* [Records shown]:
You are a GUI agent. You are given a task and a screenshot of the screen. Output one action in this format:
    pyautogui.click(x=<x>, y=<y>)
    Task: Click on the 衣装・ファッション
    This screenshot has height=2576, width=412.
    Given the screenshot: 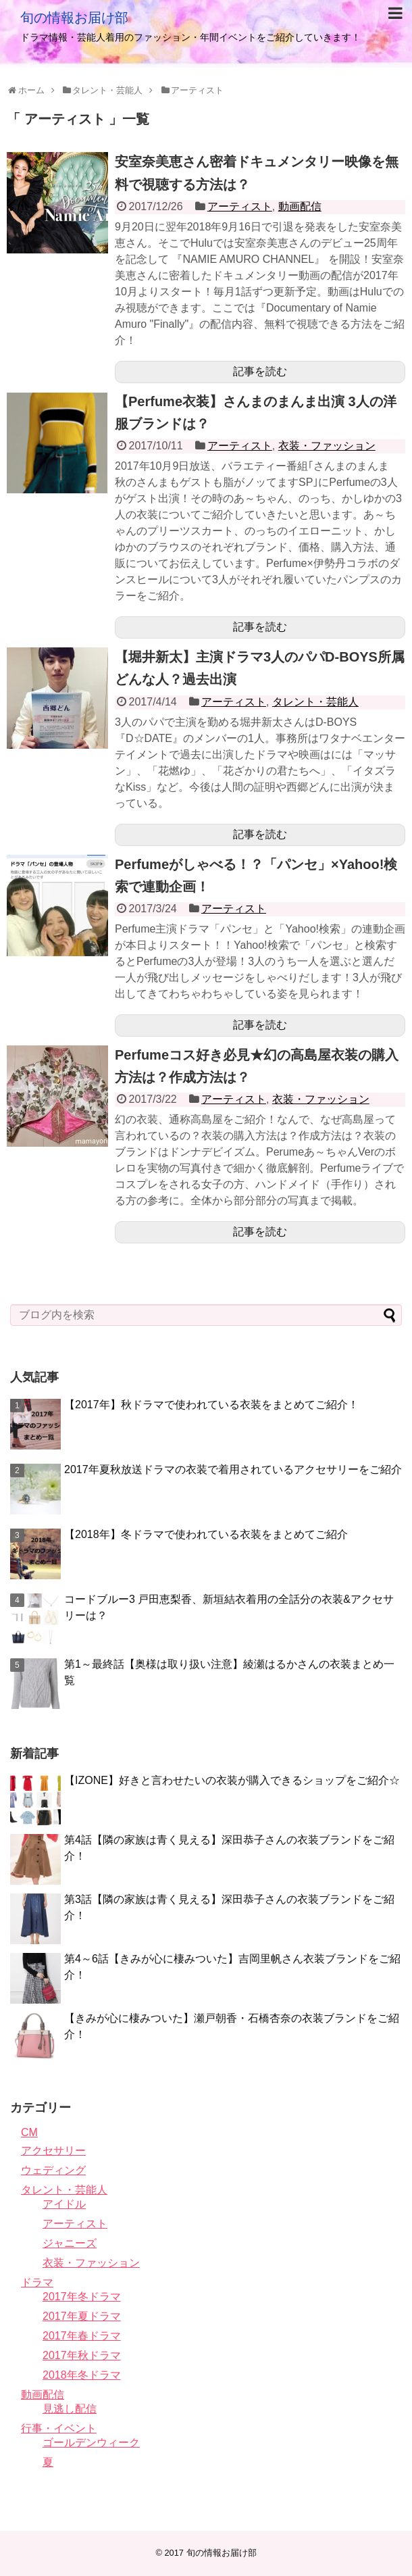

* [Goal of the exercise]:
Repeat, exactly and in full, all records above, but include no pictures.

* [Response]:
You are a GUI agent. You are given a task and a screenshot of the screen. Output one action in this format:
    pyautogui.click(x=<x>, y=<y>)
    Task: Click on the 衣装・ファッション
    This screenshot has height=2576, width=412.
    Given the screenshot: 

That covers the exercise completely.